━━━━━ Provided entries

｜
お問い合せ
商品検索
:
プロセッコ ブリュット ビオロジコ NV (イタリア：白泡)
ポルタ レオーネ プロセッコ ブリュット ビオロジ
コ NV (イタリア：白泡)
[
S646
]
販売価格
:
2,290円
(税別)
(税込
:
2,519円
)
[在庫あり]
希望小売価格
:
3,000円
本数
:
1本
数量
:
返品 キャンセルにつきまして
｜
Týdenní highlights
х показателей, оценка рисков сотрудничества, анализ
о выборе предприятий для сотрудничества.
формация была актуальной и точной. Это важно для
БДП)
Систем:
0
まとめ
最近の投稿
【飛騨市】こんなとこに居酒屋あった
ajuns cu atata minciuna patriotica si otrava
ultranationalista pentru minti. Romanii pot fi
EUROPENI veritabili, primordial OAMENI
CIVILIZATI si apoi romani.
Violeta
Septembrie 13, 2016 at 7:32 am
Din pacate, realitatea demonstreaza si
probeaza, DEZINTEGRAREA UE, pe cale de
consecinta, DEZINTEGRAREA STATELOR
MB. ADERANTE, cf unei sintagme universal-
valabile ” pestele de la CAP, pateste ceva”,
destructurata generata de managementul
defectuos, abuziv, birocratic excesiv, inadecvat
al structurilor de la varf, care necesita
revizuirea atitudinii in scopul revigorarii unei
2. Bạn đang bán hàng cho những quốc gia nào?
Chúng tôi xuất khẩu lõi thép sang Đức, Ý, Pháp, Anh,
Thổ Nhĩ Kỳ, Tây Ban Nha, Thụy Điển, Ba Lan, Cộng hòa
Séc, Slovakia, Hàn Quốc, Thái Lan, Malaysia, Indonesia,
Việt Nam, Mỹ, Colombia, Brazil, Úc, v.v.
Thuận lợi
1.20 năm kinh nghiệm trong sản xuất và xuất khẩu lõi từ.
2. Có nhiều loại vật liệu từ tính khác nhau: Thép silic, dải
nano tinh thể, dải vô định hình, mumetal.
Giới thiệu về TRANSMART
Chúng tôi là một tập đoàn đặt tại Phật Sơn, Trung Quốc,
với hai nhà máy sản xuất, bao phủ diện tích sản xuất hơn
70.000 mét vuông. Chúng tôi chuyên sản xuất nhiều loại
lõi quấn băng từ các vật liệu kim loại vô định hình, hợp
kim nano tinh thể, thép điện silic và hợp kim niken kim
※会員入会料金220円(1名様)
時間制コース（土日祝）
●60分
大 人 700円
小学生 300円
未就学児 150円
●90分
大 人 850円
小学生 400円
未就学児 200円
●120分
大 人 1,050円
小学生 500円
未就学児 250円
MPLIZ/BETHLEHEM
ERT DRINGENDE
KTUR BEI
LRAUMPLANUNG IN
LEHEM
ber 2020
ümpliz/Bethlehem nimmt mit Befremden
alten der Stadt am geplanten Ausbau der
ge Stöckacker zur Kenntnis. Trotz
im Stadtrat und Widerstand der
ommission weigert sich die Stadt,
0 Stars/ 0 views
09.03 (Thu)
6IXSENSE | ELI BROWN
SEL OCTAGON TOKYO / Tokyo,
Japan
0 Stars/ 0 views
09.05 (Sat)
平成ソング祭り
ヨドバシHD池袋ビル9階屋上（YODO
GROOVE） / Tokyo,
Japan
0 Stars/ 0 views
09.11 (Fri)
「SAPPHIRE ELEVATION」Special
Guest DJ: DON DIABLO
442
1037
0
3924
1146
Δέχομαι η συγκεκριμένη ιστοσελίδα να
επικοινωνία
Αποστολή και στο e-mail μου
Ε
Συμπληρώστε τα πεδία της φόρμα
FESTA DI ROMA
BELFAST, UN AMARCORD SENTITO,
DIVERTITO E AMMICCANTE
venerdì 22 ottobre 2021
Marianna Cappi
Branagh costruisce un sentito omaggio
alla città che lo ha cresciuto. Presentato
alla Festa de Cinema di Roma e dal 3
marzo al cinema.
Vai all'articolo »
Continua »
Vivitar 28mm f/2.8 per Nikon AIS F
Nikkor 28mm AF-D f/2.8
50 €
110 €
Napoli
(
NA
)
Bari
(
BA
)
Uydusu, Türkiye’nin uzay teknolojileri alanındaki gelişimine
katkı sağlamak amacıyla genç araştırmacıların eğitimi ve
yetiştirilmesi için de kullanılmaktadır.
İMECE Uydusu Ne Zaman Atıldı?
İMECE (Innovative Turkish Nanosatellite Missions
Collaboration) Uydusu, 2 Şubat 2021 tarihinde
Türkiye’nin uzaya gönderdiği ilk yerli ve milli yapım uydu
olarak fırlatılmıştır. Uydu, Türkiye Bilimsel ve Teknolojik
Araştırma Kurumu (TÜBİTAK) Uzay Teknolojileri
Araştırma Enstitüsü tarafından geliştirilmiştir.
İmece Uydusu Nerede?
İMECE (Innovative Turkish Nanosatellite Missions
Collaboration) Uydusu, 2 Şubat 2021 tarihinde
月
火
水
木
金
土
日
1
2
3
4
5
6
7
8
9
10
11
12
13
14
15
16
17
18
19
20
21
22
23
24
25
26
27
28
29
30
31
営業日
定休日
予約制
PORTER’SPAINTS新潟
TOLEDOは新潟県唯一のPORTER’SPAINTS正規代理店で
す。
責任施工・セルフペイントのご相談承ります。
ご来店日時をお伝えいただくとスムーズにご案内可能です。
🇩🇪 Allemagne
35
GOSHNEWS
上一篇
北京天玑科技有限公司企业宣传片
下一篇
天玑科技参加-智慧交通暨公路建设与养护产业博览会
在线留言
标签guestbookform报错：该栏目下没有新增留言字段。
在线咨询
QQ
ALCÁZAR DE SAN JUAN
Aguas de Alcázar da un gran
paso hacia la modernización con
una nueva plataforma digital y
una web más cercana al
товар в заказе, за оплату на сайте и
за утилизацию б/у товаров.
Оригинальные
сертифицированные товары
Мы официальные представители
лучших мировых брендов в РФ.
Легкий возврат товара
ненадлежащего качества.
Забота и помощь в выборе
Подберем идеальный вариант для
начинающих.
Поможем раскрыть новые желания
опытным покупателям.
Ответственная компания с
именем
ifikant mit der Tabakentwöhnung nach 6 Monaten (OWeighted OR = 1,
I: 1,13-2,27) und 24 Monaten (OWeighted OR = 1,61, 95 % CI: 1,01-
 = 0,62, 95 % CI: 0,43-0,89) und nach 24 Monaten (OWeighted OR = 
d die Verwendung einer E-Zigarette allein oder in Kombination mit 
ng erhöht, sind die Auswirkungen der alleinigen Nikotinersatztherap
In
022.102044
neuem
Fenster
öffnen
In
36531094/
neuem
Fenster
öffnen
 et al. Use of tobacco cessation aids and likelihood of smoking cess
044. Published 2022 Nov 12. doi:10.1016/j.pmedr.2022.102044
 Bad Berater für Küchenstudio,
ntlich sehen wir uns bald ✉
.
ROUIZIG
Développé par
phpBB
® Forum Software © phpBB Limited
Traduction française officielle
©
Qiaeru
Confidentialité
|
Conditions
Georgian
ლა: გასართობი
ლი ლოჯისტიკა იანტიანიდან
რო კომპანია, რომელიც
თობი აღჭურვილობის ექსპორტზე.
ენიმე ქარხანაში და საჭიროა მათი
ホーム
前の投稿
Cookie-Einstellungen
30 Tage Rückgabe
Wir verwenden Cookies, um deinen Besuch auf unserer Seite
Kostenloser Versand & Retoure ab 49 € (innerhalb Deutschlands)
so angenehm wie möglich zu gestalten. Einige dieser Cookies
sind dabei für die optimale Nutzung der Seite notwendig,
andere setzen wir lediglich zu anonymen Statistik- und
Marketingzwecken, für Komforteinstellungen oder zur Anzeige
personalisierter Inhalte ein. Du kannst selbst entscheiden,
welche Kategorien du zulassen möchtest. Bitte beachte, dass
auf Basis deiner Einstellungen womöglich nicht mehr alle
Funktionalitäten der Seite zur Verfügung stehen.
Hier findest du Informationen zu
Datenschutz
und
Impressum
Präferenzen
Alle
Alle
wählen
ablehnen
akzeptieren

━━━━━━━━━━

Aim of the task: Please return the lines above that run from the line containing "ენიმე ქარხანაში და საჭიროა მათი" to the line containing "sind dabei für", inclusive, exactly and with no other lines.

Written response:
ენიმე ქარხანაში და საჭიროა მათი
ホーム
前の投稿
Cookie-Einstellungen
30 Tage Rückgabe
Wir verwenden Cookies, um deinen Besuch auf unserer Seite
Kostenloser Versand & Retoure ab 49 € (innerhalb Deutschlands)
so angenehm wie möglich zu gestalten. Einige dieser Cookies
sind dabei für die optimale Nutzung der Seite notwendig,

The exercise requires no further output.